━━━━━ RECORDS SHOWN ━━━━━

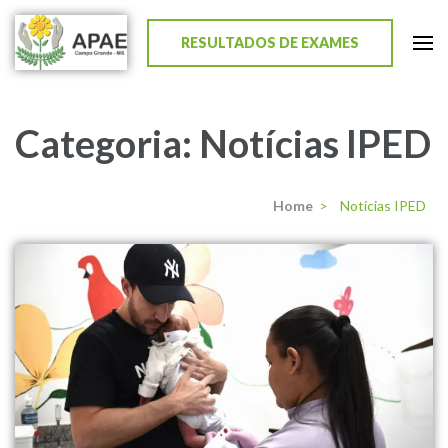
RESULTADOS DE EXAMES
APAE de Campo Grande
Categoria:
Notícias IPED
Home
>
Notícias IPED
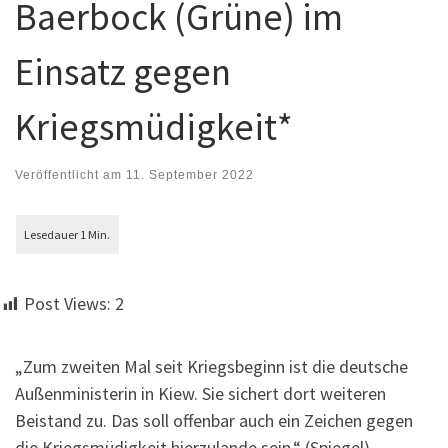
Baerbock (Grüne) im
Einsatz gegen
Kriegsmüdigkeit*
Veröffentlicht am
11. September 2022
Post Views:
2
„Zum zweiten Mal seit Kriegsbeginn ist die deutsche
Außenministerin in Kiew. Sie sichert dort weiteren
Beistand zu. Das soll offenbar auch ein Zeichen gegen
die Kriegsmüdigkeit hierzulande sein.“ (Spiegel)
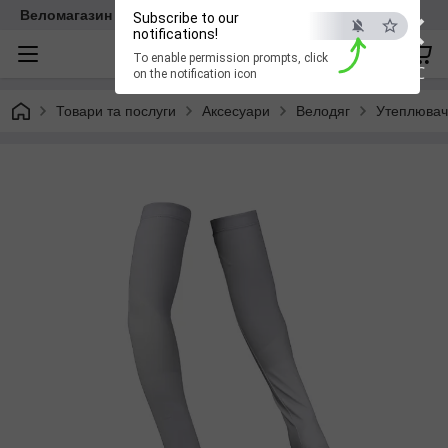
×
Веломагазин EasyBike
Subscribe to our
notifications!
To enable permission prompts, click
ESC
on the notification icon
Товари та послуги
Аксесуари
Велодяг
Утеплювачі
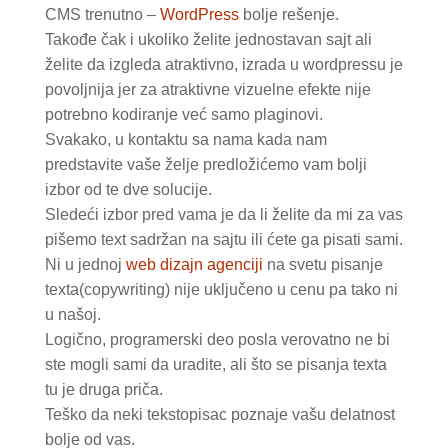
CMS trenutno –
WordPress
bolje rešenje.
Takođe čak i ukoliko želite jednostavan sajt ali
želite da izgleda atraktivno, izrada u wordpressu je
povoljnija jer za atraktivne vizuelne efekte nije
potrebno kodiranje već samo plaginovi.
Svakako, u kontaktu sa nama kada nam
predstavite vaše želje predložićemo vam bolji
izbor od te dve solucije.
Sledeći izbor pred vama je da li želite da mi za vas
pišemo text sadržan na sajtu ili ćete ga pisati sami.
Ni u jednoj
web dizajn agenciji
na svetu pisanje
texta(copywriting) nije uključeno u cenu pa tako ni
u našoj.
Logično, programerski deo posla verovatno ne bi
ste mogli sami da uradite, ali što se pisanja texta
tu je druga priča.
Teško da neki tekstopisac poznaje vašu delatnost
bolje od vas.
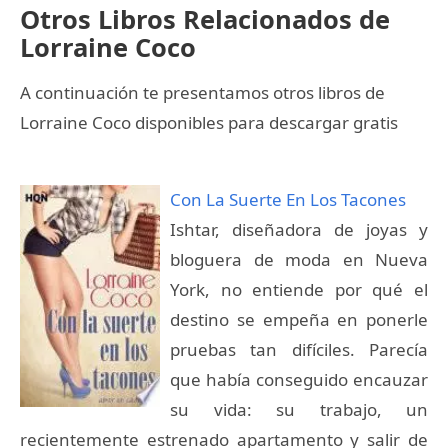
Otros Libros Relacionados de
Lorraine Coco
A continuación te presentamos otros libros de
Lorraine Coco disponibles para descargar gratis
Con La Suerte En Los Tacones
Ishtar, diseñadora de joyas y
bloguera de moda en Nueva
York, no entiende por qué el
destino se empeña en ponerle
pruebas tan difíciles. Parecía
que había conseguido encauzar
su vida: su trabajo, un
recientemente estrenado apartamento y salir de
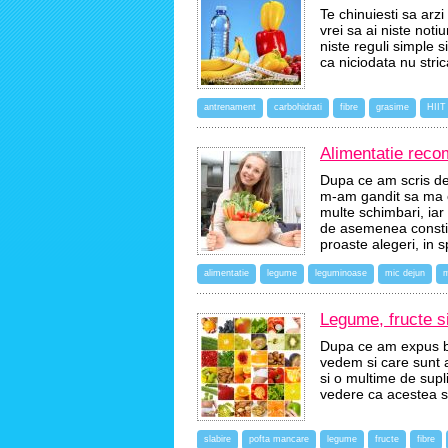
Te chinuiesti sa arz
vrei sa ai niste not
niste reguli simple s
ca niciodata nu stri
antrenament
carbohidrati
fibre
grasime
HIIT
Alimentatie reco
Dupa ce am scris des
m-am gandit sa ma oc
multe schimbari, iar 
de asemenea constie
proaste alegeri, in 
alimentatie
legume
leguminoase
mic dejun
m
Legume, fructe si
Dupa ce am expus be
vedem si care sunt a
si o multime de supl
vedere ca acestea su
slabire
pofta mancare
legume
fructe
fibre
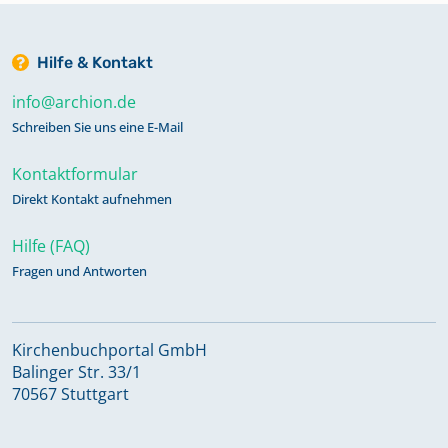
Hilfe & Kontakt
info@archion.de
Schreiben Sie uns eine E-Mail
Kontaktformular
Direkt Kontakt aufnehmen
Hilfe (FAQ)
Fragen und Antworten
Kirchenbuchportal GmbH
Balinger Str. 33/1
70567 Stuttgart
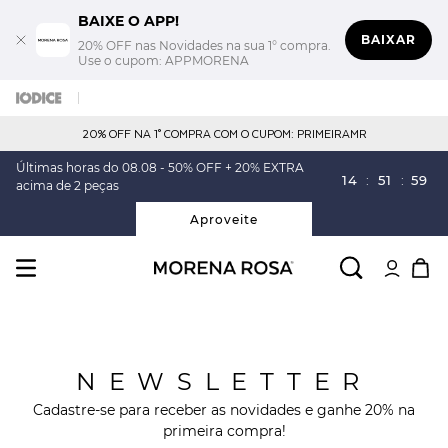
BAIXE O APP!
BAIXAR
20% OFF nas Novidades na sua 1° compra.
Use o cupom: APPMORENA
20% OFF NA 1° COMPRA COM O CUPOM: PRIMEIRAMR
Últimas horas do 08.08 - 50% OFF + 20% EXTRA
14
:
51
:
59
acima de 2 peças
Aproveite
NEWSLETTER
Cadastre-se para receber as novidades e ganhe 20% na
primeira compra!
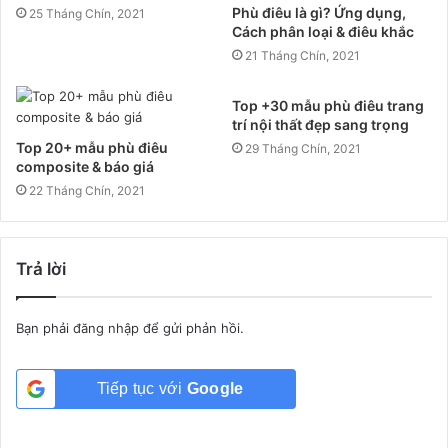
Phù điêu là gì? Ứng dụng,
25 Tháng Chín, 2021
Cách phân loại & điêu khắc
21 Tháng Chín, 2021
Top +30 mẫu phù điêu trang
trí nội thất đẹp sang trọng
Top 20+ mẫu phù điêu
29 Tháng Chín, 2021
composite & báo giá
22 Tháng Chín, 2021
Trả lời
Bạn phải
đăng nhập
để gửi phản hồi.
Tiếp tục với
Google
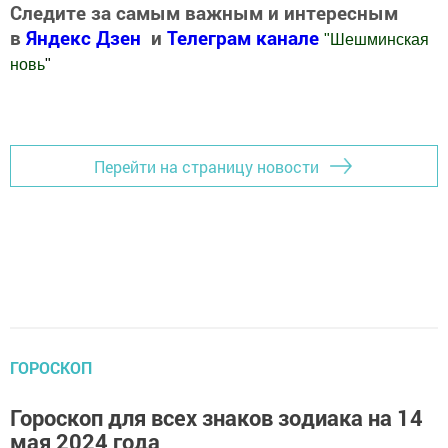
Следите за самым важным и интересным
в
Яндекс Дзен
и
Телеграм канале
"
Шешминская
новь
"
Добавить Шешминскую новь в Яндекс.Новости
Перейти на страницу новости
ГОРОСКОП
Гороскоп для всех знаков зодиака на 14
мая 2024 года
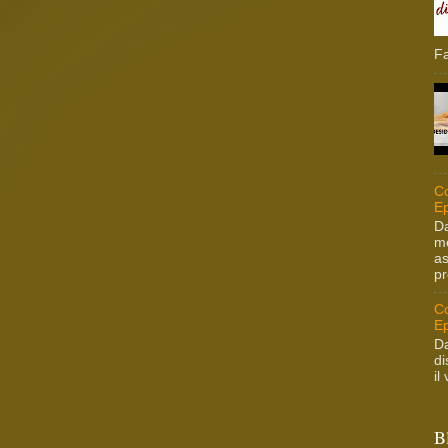
Fa
Co
Ep
Da
me
as
pr
Co
Ep
Da
di
il
B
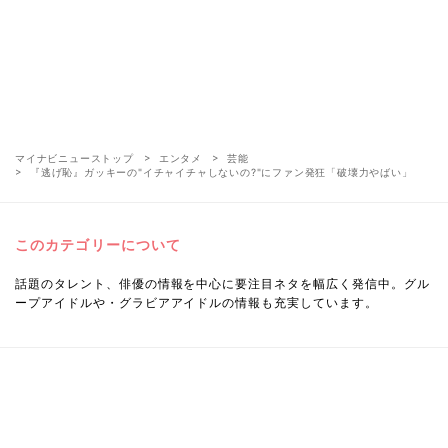
マイナビニューストップ
エンタメ
芸能
『逃げ恥』ガッキーの"イチャイチャしないの?"にファン発狂「破壊力やばい」
このカテゴリーについて
話題のタレント、俳優の情報を中心に要注目ネタを幅広く発信中。グル
ープアイドルや・グラビアアイドルの情報も充実しています。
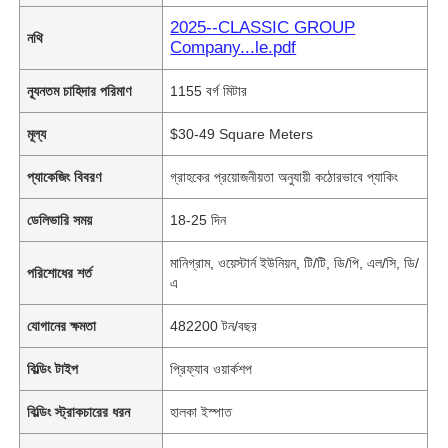
2025--CLASSIC GROUP
নথি
Company...le.pdf
ন্যূনতম চাহিদার পরিমাণ
1155 বর্গ মিটার
মূল্য
$30-49 Square Meters
প্যাকেজিং বিবরণ
গ্রাহকের প্রয়োজনীয়তা অনুযায়ী কঠোরভাবে প্যাকিং
ডেলিভারি সময়
18-25 দিন
মানিগ্রাম, ওয়েস্টার্ন ইউনিয়ন, টি/টি, ডি/পি, এল/সি, ডি/
পরিশোধের শর্ত
এ
যোগানের ক্ষমতা
482200 টন/বছর
বিল্ডিং টাইপ
প্রিফ্যাব ওয়ার্কশপ
বিল্ডিং স্ট্রাকচারের ধরন
হালকা ইস্পাত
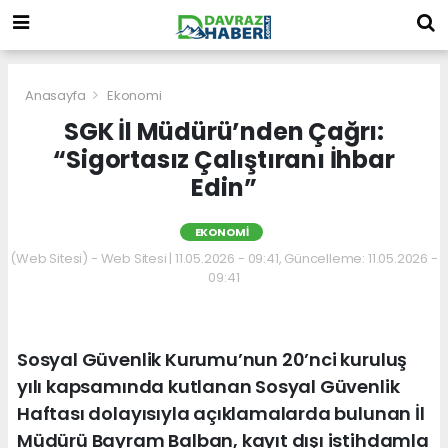
Anasayfa
Ekonomi
SGK İl Müdürü’nden Çağrı:
“Sigortasız Çalıştıranı İhbar
Edin”
EKONOMI
(Web Sitesi) - Web Sitesi | 11.05.2026 - 09:41, Güncelleme: 11.05.2026 -
09:41
Sosyal Güvenlik Kurumu’nun 20’nci kuruluş
yılı kapsamında kutlanan Sosyal Güvenlik
Haftası dolayısıyla açıklamalarda bulunan İl
Müdürü Bayram Balban, kayıt dışı istihdamla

━━━━━

* [TASK STATEMENT]: When you reach the line that has "Svakako, u kontaktu sa nama kada nam" in the data above, start repeating lines exactly, and stop after the line that has "leguminoase"; pictures stay out.

* [EXPECTED ANSWER]:
Svakako, u kontaktu sa nama kada nam
predstavite vaše želje predložićemo vam bolji
izbor od te dve solucije.
Sledeći izbor pred vama je da li želite da mi za vas
pišemo text sadržan na sajtu ili ćete ga pisati sami.
Ni u jednoj
web dizajn agenciji
na svetu pisanje
texta(copywriting) nije uključeno u cenu pa tako ni
u našoj.
Logično, programerski deo posla verovatno ne bi
ste mogli sami da uradite, ali što se pisanja texta
tu je druga priča.
Teško da neki tekstopisac poznaje vašu delatnost
bolje od vas.
Otros Libros Relacionados de
Lorraine Coco
A continuación te presentamos otros libros de
Lorraine Coco disponibles para descargar gratis
Con La Suerte En Los Tacones
Ishtar, diseñadora de joyas y
bloguera de moda en Nueva
York, no entiende por qué el
destino se empeña en ponerle
pruebas tan difíciles. Parecía
que había conseguido encauzar
su vida: su trabajo, un
recientemente estrenado apartamento y salir de
Te chinuiesti sa arz
vrei sa ai niste not
niste reguli simple s
ca niciodata nu stri
antrenament
carbohidrati
fibre
grasime
HIIT
Alimentatie reco
Dupa ce am scris des
m-am gandit sa ma oc
multe schimbari, iar 
de asemenea constie
proaste alegeri, in 
alimentatie
legume
leguminoase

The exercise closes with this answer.